*AIM OF THE TASK:* Below are records; give the number of their lines that hold the word "Beleidsregels", and write nothing more.

──────── TASK INPUTS

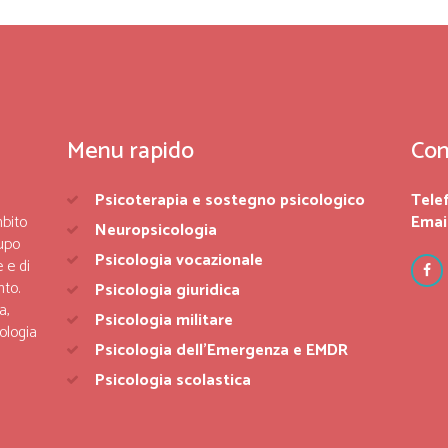
Menu rapido
Con
Psicoterapia e sostegno psicologico
Tele
mbito
Email
Neuropsicologia
upo
Psicologia vocazionale
 e di
nto.
Psicologia giuridica
a,
Psicologia militare
ologia
Psicologia dell’Emergenza e EMDR
Psicologia scolastica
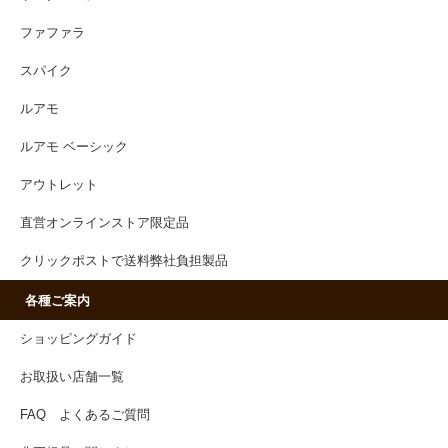
ファファラ
スパイク
ルアモ
ルアモ ベーシック
アウトレット
直営オンラインストア限定品
クリックポストで送料弊社負担製品
各種ご案内
ショッピングガイド
お取扱い店舗一覧
FAQ よくあるご質問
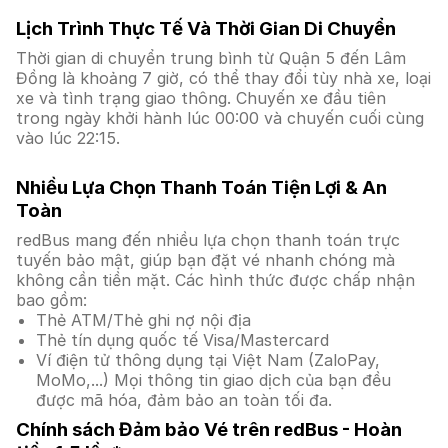
Lịch Trình Thực Tế Và Thời Gian Di Chuyển
Thời gian di chuyển trung bình từ Quận 5 đến Lâm
Đồng là khoảng 7 giờ, có thể thay đổi tùy nhà xe, loại
xe và tình trạng giao thông. Chuyến xe đầu tiên
trong ngày khởi hành lúc 00:00 và chuyến cuối cùng
vào lúc 22:15.
Nhiều Lựa Chọn Thanh Toán Tiện Lợi & An
Toàn
redBus mang đến nhiều lựa chọn thanh toán trực
tuyến bảo mật, giúp bạn đặt vé nhanh chóng mà
không cần tiền mặt. Các hình thức được chấp nhận
bao gồm:
Thẻ ATM/Thẻ ghi nợ nội địa
Thẻ tín dụng quốc tế Visa/Mastercard
Ví điện tử thông dụng tại Việt Nam (ZaloPay,
MoMo,...) Mọi thông tin giao dịch của bạn đều
được mã hóa, đảm bảo an toàn tối đa.
Chính sách Đảm bảo Vé trên redBus - Hoàn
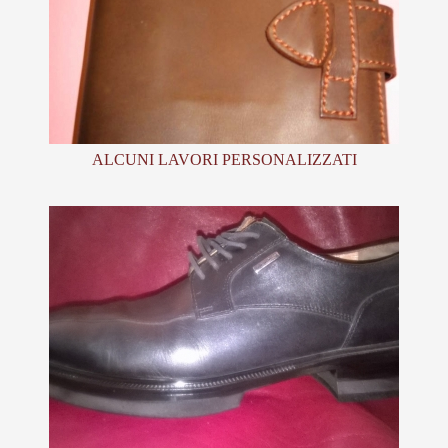
ALCUNI LAVORI PERSONALIZZATI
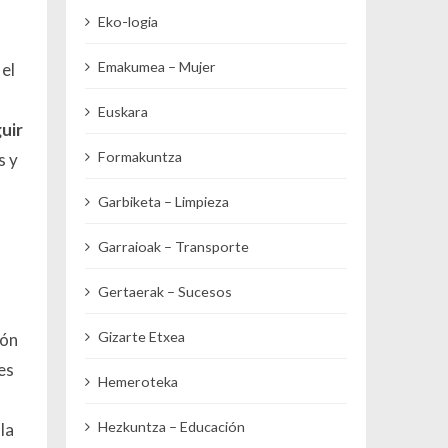
Eko-logia
Emakumea – Mujer
 el
Euskara
uir
Formakuntza
s y
Garbiketa – Limpieza
Garraioak – Transporte
Gertaerak – Sucesos
Gizarte Etxea
ión
es
Hemeroteka
Hezkuntza – Educación
la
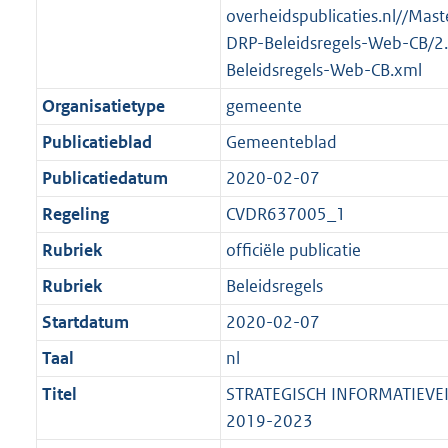
overheidspublicaties.nl//Mast
DRP-Beleidsregels-Web-CB/2
Beleidsregels-Web-CB.xml
Organisatietype
gemeente
Publicatieblad
Gemeenteblad
Publicatiedatum
2020-02-07
Regeling
CVDR637005_1
Rubriek
officiële publicatie
Rubriek
Beleidsregels
Startdatum
2020-02-07
Taal
nl
Titel
STRATEGISCH INFORMATIEVEI
2019-2023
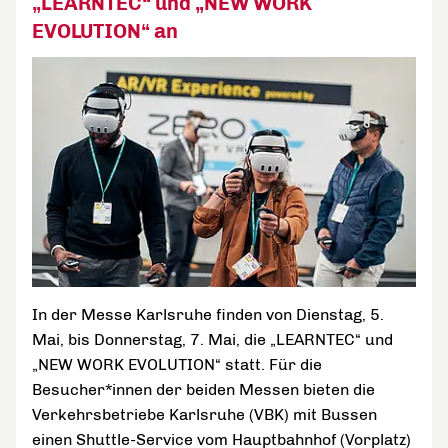
„LEARNTEC“ und „NEW WORK
EVOLUTION“ an
In der Messe Karlsruhe finden von Dienstag, 5.
Mai, bis Donnerstag, 7. Mai, die „LEARNTEC“ und
„NEW WORK EVOLUTION“ statt. Für die
Besucher*innen der beiden Messen bieten die
Verkehrsbetriebe Karlsruhe (VBK) mit Bussen
einen Shuttle-Service vom Hauptbahnhof (Vorplatz)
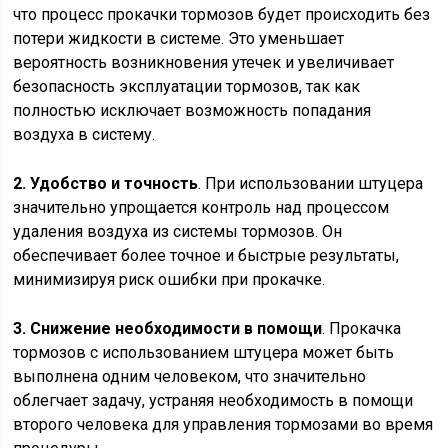
что процесс прокачки тормозов будет происходить без
потери жидкости в системе. Это уменьшает
вероятность возникновения утечек и увеличивает
безопасность эксплуатации тормозов, так как
полностью исключает возможность попадания
воздуха в систему.
2. Удобство и точность
. При использовании штуцера
значительно упрощается контроль над процессом
удаления воздуха из системы тормозов. Он
обеспечивает более точное и быстрые результаты,
минимизируя риск ошибки при прокачке.
3. Снижение необходимости в помощи
. Прокачка
тормозов с использованием штуцера может быть
выполнена одним человеком, что значительно
облегчает задачу, устраняя необходимость в помощи
второго человека для управления тормозами во время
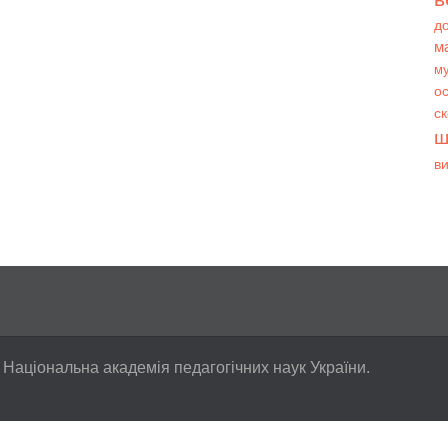
д
м
му
ос
с
ш
в
 Національна академія педагогічних наук України.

────────────────

*SOLUTION FOR THIS PROBLEM:* 3